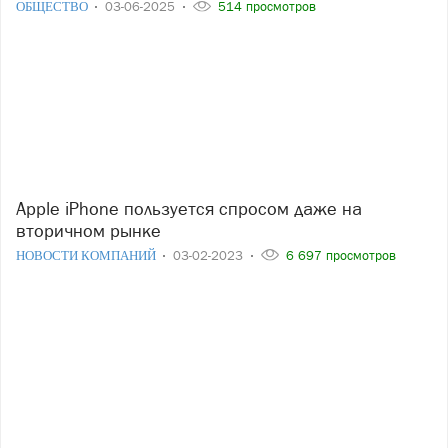
ОБЩЕСТВО
03-06-2025
514 просмотров
Apple iPhone пользуется спросом даже на
вторичном рынке
НОВОСТИ КОМПАНИЙ
03-02-2023
6 697 просмотров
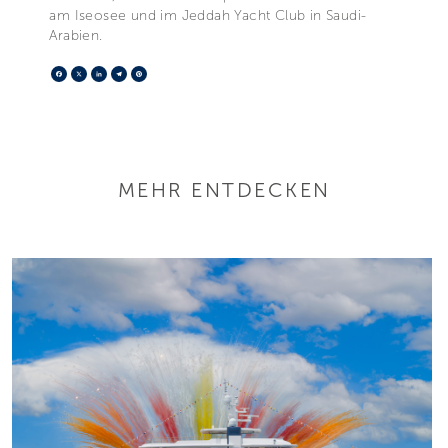
am Iseosee und im Jeddah Yacht Club in Saudi-
Arabien.
Facebook
X
LinkedIn
Telegram
Pinterest
MEHR ENTDECKEN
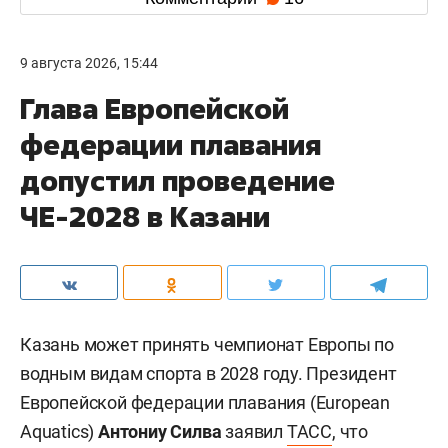
9 августа 2026, 15:44
Глава Европейской
федерации плавания
допустил проведение
ЧЕ-2028 в Казани
Казань может принять чемпионат Европы по
водным видам спорта в 2028 году. Президент
Европейской федерации плавания (European
Aquatics)
Антониу Силва
заявил
ТАСС
, что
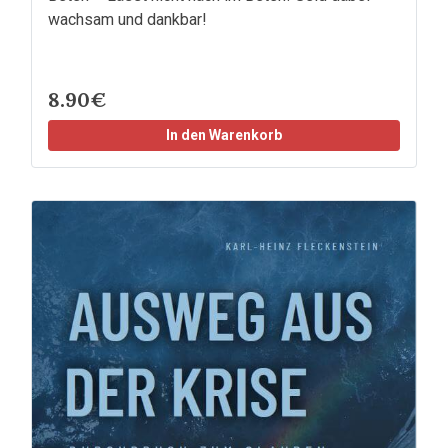
wachsam und dankbar!
8.90€
In den Warenkorb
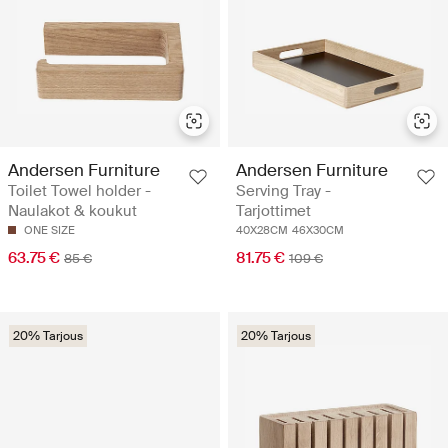
Andersen Furniture
Andersen Furniture
Toilet Towel holder -
Serving Tray -
Naulakot & koukut
Tarjottimet
ONE SIZE
40X28CM
46X30CM
63.75 €
81.75 €
85 €
109 €
20% Tarjous
20% Tarjous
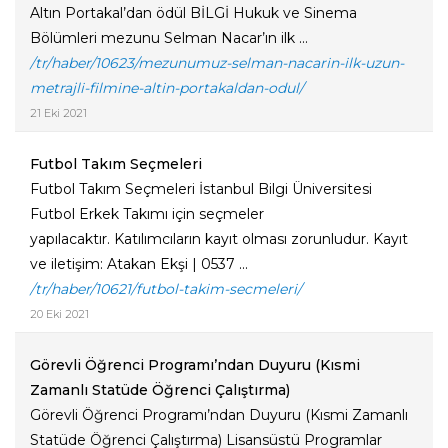
Altın Portakal’dan ödül BİLGİ Hukuk ve Sinema
Bölümleri mezunu Selman Nacar’ın ilk ...
/tr/haber/10623/mezunumuz-selman-nacarin-ilk-uzun-
metrajli-filmine-altin-portakaldan-odul/
21 Eki 2021
Futbol Takım Seçmeleri
Futbol Takım Seçmeleri İstanbul Bilgi Üniversitesi
Futbol Erkek Takımı için seçmeler
yapılacaktır. Katılımcıların kayıt olması zorunludur. Kayıt
ve iletişim: Atakan Ekşi | 0537 ...
/tr/haber/10621/futbol-takim-secmeleri/
20 Eki 2021
Görevli Öğrenci Programı’ndan Duyuru (Kısmi
Zamanlı Statüde Öğrenci Çalıştırma)
Görevli Öğrenci Programı’ndan Duyuru (Kısmi Zamanlı
Statüde Öğrenci Çalıştırma) Lisansüstü Programlar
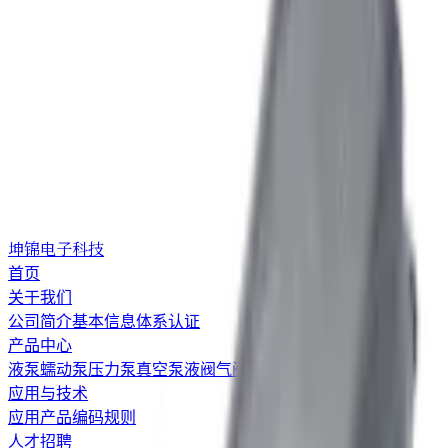
坤锦电子科技
首页
关于我们
公司简介
基本信息
体系认证
产品中心
液泵
蠕动泵
压力泵
真空泵
液阀
气阀
应用与技术
应用
产品编码规则
人才招聘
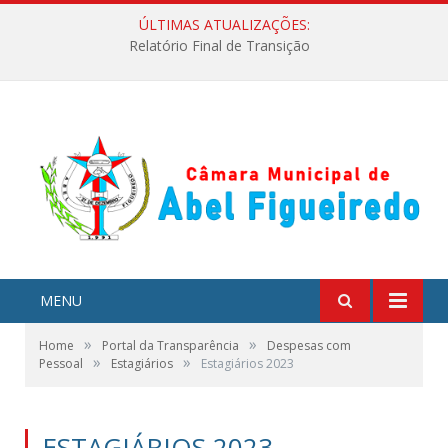
ÚLTIMAS ATUALIZAÇÕES:
Relatório Final de Transição
MENU
»
»
Home
Portal da Transparência
Despesas com
»
»
Pessoal
Estagiários
Estagiários 2023
ESTAGIÁRIOS 2023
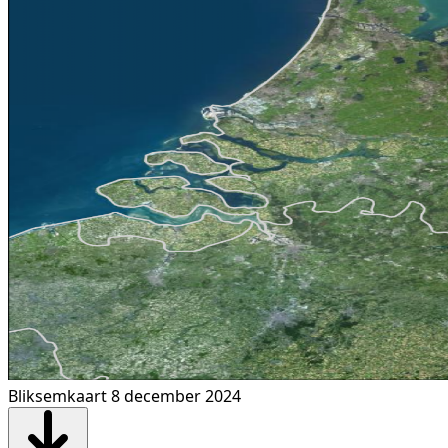
Bliksemkaart 8 december 2024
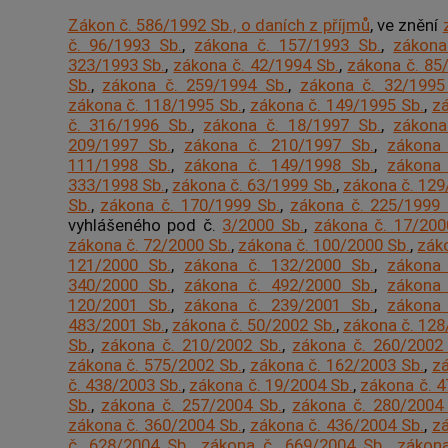
Zákon č. 586/1992 Sb., o daních z příjmů
, ve znění
č. 96/1993 Sb.
,
zákona č. 157/1993 Sb.
,
zákona
323/1993 Sb.
,
zákona č. 42/1994 Sb.
,
zákona č. 85
Sb.
,
zákona č. 259/1994 Sb.
,
zákona č. 32/1995
zákona č. 118/1995 Sb.
,
zákona č. 149/1995 Sb.
,
zá
č. 316/1996 Sb.
,
zákona č. 18/1997 Sb.
,
zákona
209/1997 Sb.
,
zákona č. 210/1997 Sb.
,
zákona 
111/1998 Sb.
,
zákona č. 149/1998 Sb.
,
zákona 
333/1998 Sb.
,
zákona č. 63/1999 Sb.
,
zákona č. 129
Sb.
,
zákona č. 170/1999 Sb.
,
zákona č. 225/1999 
vyhlášeného pod č.
3/2000 Sb.
,
zákona č. 17/200
zákona č. 72/2000 Sb.
,
zákona č. 100/2000 Sb.
,
zák
121/2000 Sb.
,
zákona č. 132/2000 Sb.
,
zákona 
340/2000 Sb.
,
zákona č. 492/2000 Sb.
,
zákona 
120/2001 Sb.
,
zákona č. 239/2001 Sb.
,
zákona 
483/2001 Sb.
,
zákona č. 50/2002 Sb.
,
zákona č. 128
Sb.
,
zákona č. 210/2002 Sb.
,
zákona č. 260/2002
zákona č. 575/2002 Sb.
,
zákona č. 162/2003 Sb.
,
zá
č. 438/2003 Sb.
,
zákona č. 19/2004 Sb.
,
zákona č. 4
Sb.
,
zákona č. 257/2004 Sb.
,
zákona č. 280/2004
zákona č. 360/2004 Sb.
,
zákona č. 436/2004 Sb.
,
zá
č. 628/2004 Sb.
,
zákona č. 669/2004 Sb.
,
zákona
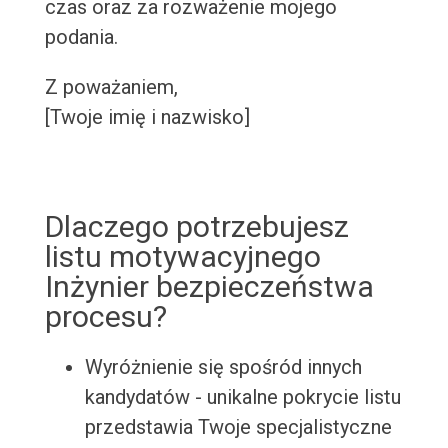
czas oraz za rozważenie mojego
podania.
Z poważaniem,
[Twoje imię i nazwisko]
Dlaczego potrzebujesz
listu motywacyjnego
Inżynier bezpieczeństwa
procesu?
Wyróżnienie się spośród innych
kandydatów - unikalne pokrycie listu
przedstawia Twoje specjalistyczne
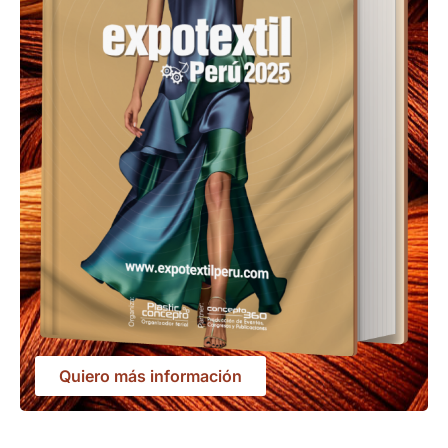
Quiero más información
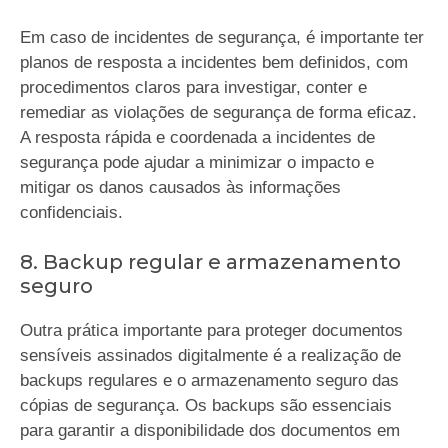
Em caso de incidentes de segurança, é importante ter
planos de resposta a incidentes bem definidos, com
procedimentos claros para investigar, conter e
remediar as violações de segurança de forma eficaz.
A resposta rápida e coordenada a incidentes de
segurança pode ajudar a minimizar o impacto e
mitigar os danos causados às informações
confidenciais.
8. Backup regular e armazenamento
seguro
Outra prática importante para proteger documentos
sensíveis assinados digitalmente é a realização de
backups regulares e o armazenamento seguro das
cópias de segurança. Os backups são essenciais
para garantir a disponibilidade dos documentos em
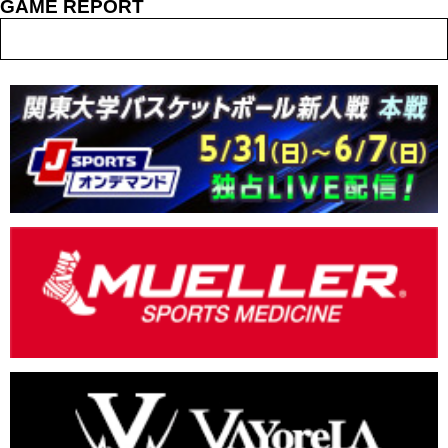
GAME REPORT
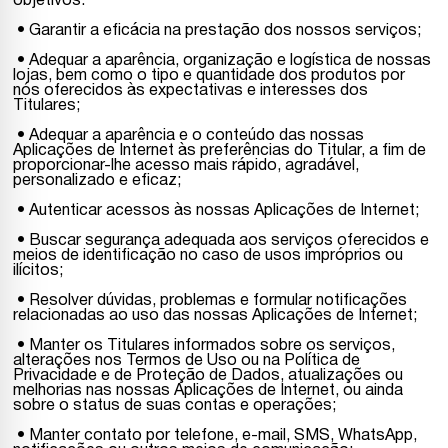
objetivos:
• Garantir a eficácia na prestação dos nossos serviços;
• Adequar a aparência, organização e logística de nossas
lojas, bem como o tipo e quantidade dos produtos por
nós oferecidos às expectativas e interesses dos
Titulares;
• Adequar a aparência e o conteúdo das nossas
Aplicações de Internet às preferências do Titular, a fim de
proporcionar-lhe acesso mais rápido, agradável,
personalizado e eficaz;
• Autenticar acessos às nossas Aplicações de Internet;
• Buscar segurança adequada aos serviços oferecidos e
meios de identificação no caso de usos impróprios ou
ilícitos;
• Resolver dúvidas, problemas e formular notificações
relacionadas ao uso das nossas Aplicações de Internet;
• Manter os Titulares informados sobre os serviços,
alterações nos Termos de Uso ou na Política de
Privacidade e de Proteção de Dados, atualizações ou
melhorias nas nossas Aplicações de Internet, ou ainda
sobre o status de suas contas e operações;
• Manter contato por telefone, e-mail, SMS, WhatsApp,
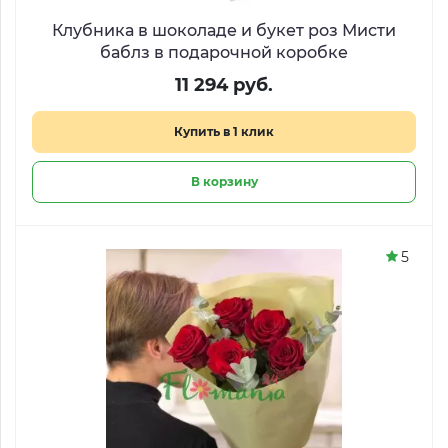
Клубника в шоколаде и букет роз Мисти
баблз в подарочной коробке
11 294 руб.
Купить в 1 клик
В корзину
5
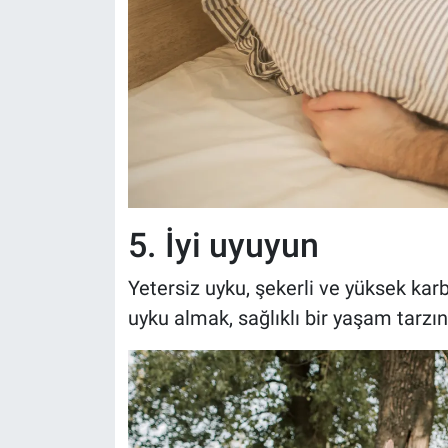
5. İyi uyuyun
Yetersiz uyku, şekerli ve yüksek karbo
uyku almak, sağlıklı bir yaşam tarzın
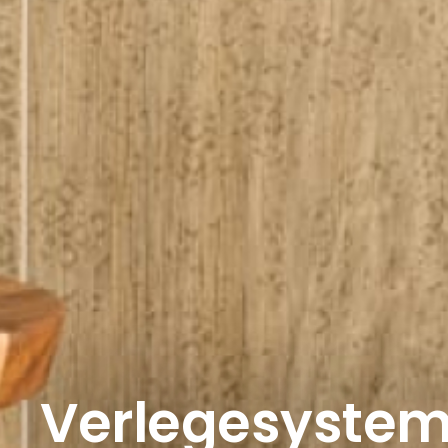
Verlegesyste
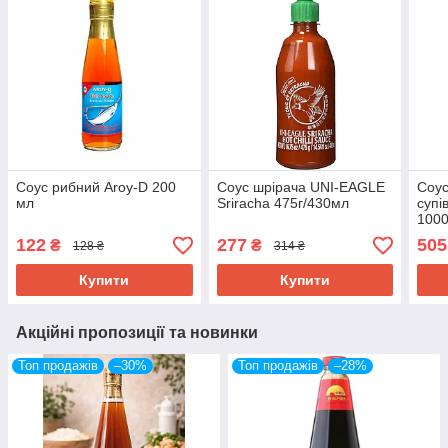
Соус рибний Aroy-D 200
Соус шрірача UNI-EAGLE
Соус
мл
Sriracha 475г/430мл
супів
100
122
277
505
₴
₴
128 ₴
314 ₴
Купити
Купити
Акційні пропозиції та новинки
Топ продажів
–30%
Топ продажів
–28%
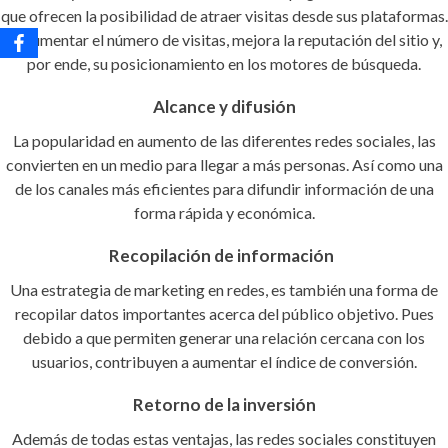
que ofrecen la posibilidad de atraer visitas desde sus plataformas.
Al aumentar el número de visitas, mejora la reputación del sitio y,
por ende, su posicionamiento en los motores de búsqueda.
Alcance y difusión
La popularidad en aumento de las diferentes redes sociales, las
convierten en un medio para llegar a más personas. Así como una
de los canales más eficientes para difundir información de una
forma rápida y económica.
Recopilación de información
Una estrategia de marketing en redes, es también una forma de
recopilar datos importantes acerca del público objetivo. Pues
debido a que permiten generar una relación cercana con los
usuarios, contribuyen a aumentar el índice de conversión.
Retorno de la inversión
Además de todas estas ventajas, las redes sociales constituyen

· · · · ·

**Problem statement:**
Throughout the data above, report every line that contains the string "para".

**Expected answer:**
procedimentos claros para investigar, conter e
Outra prática importante para proteger documentos
para garantir a disponibilidade dos documentos em
convierten en un medio para llegar a más personas. Así como una
de los canales más eficientes para difundir información de una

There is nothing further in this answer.